I did few tests on Rosso cluster, the result is similar to what we got in LU-2442, except that the performance drop problem (with 32 threads) showed in LU-2442 (with LU-2442 patch) is resolved:
patched:
mdtest-1.8.3 was launched with 32 total task(s) on 1 nodes
Command line used: mdtest -d /mnt/ldiskfs -i 10 -n 25000 -u -F -r
Path: /mnt
FS: 19.7 GiB Used FS: 17.5% Inodes: 1.2 Mi Used Inodes: 4.6%
32 tasks, 800000 files
SUMMARY: (of 10 iterations)
Operation Max Min Mean Std Dev
--------- --- --- ---- -------
File creation : 0.000 0.000 0.000 0.000
File stat : 0.000 0.000 0.000 0.000
File removal : 4042.032 1713.613 2713.827 698.243
Tree creation : 0.000 0.000 0.000 0.000
Tree removal : 2.164 1.861 2.020 0.088
-- finished at 07/07/2013 20:37:36 --
CPU: Intel Sandy Bridge microarchitecture, speed 2.601e+06 MHz (estimated)
Counted CPU_CLK_UNHALTED events (Clock cycles when not halted) with a unit mask of 0x00 (No unit mask) count 100000
samples % app name symbol name
10826148 11.6911 vmlinux schedule
7089656 7.6561 vmlinux update_curr
6432166 6.9461 vmlinux sys_sched_yield
4384494 4.7348 vmlinux __audit_syscall_exit
4088507 4.4152 libc-2.12.so sched_yield
3441346 3.7163 vmlinux system_call_after_swapgs
3337224 3.6038 vmlinux put_prev_task_fair
3244213 3.5034 vmlinux audit_syscall_entry
2844216 3.0715 vmlinux thread_return
2702323 2.9182 vmlinux rb_insert_color
2636798 2.8475 vmlinux native_read_tsc
2234644 2.4132 vmlinux sched_clock_cpu
2182744 2.3571 vmlinux native_sched_clock
2175482 2.3493 vmlinux hrtick_start_fair
2152807 2.3248 vmlinux pick_next_task_fair
2130024 2.3002 vmlinux set_next_entity
2099576 2.2673 vmlinux rb_erase
1790101 1.9331 vmlinux update_stats_wait_end
1777328 1.9193 vmlinux mutex_spin_on_owner
1701672 1.8376 vmlinux sysret_check
unpatched:
mdtest-1.8.3 was launched with 32 total task(s) on 1 nodes
Command line used: mdtest -d /mnt/ldiskfs -i 10 -n 25000 -u -F -r
Path: /mnt
FS: 19.7 GiB Used FS: 17.8% Inodes: 1.2 Mi Used Inodes: 4.6%
32 tasks, 800000 files
SUMMARY: (of 10 iterations)
Operation Max Min Mean Std Dev
--------- --- --- ---- -------
File creation : 0.000 0.000 0.000 0.000
File stat : 0.000 0.000 0.000 0.000
File removal : 2816.345 1673.085 2122.347 342.119
Tree creation : 0.000 0.000 0.000 0.000
Tree removal : 2.296 0.111 1.361 0.866
-- finished at 07/07/2013 21:11:03 --
CPU: Intel Sandy Bridge microarchitecture, speed 2.601e+06 MHz (estimated)
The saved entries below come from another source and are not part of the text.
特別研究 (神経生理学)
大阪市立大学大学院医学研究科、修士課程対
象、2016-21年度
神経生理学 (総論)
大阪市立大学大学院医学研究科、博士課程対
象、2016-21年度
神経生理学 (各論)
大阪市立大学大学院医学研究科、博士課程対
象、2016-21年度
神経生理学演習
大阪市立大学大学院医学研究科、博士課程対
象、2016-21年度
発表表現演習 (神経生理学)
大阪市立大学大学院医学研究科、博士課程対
Counted CPU_CLK_UNHALTED events (Clock cycles when not halted) with a unit mask of 0x00 (No unit mask) count 100000
samples % image name app name symbol name
23218790 18.3914 vmlinux vmlinux dqput
9549739 7.5643 vmlinux vmlinux __audit_syscall_exit
9116086 7.2208 vmlinux vmlinux schedule
8290558 6.5669 vmlinux vmlinux dqget
5576620 4.4172 vmlinux vmlinux update_curr
5343755 4.2327 vmlinux vmlinux sys_sched_yield
3251018 2.5751 libc-2.12.so libc-2.12.so sched_yield
2907579 2.3031 vmlinux vmlinux system_call_after_swapgs
2854863 2.2613 vmlinux vmlinux put_prev_task_fair
2793392 2.2126 vmlinux vmlinux audit_syscall_entry
2723949 2.1576 vmlinux vmlinux kfree
2551007 2.0206 vmlinux vmlinux mutex_spin_on_owner
2406364 1.9061 vmlinux vmlinux rb_insert_color
2321179 1.8386 vmlinux vmlinux thread_return
2184031 1.7299 vmlinux vmlinux native_read_tsc
2002277 1.5860 vmlinux vmlinux dquot_mark_dquot_dirty
1990135 1.5764 vmlinux vmlinux native_sched_clock
1970544 1.5608 vmlinux vmlinux set_next_entity
1967852 1.5587 vmlinux vmlinux pick_next_task_fair
1966282 1.5575 vmlinux vmlinux dquot_commit
1966271 1.5575 vmlinux vmlinux sysret_check
1919524 1.5204 vmlinux vmlinux unroll_tree_refs
1811281 1.4347 vmlinux vmlinux sched_clock_cpu
1810278 1.4339 vmlinux vmlinux rb_erase
The unlink rate speed increased ~28% with 32 threads, and the oprofile data shows contention on dq_list_lock in dqput() is alleviated a lot.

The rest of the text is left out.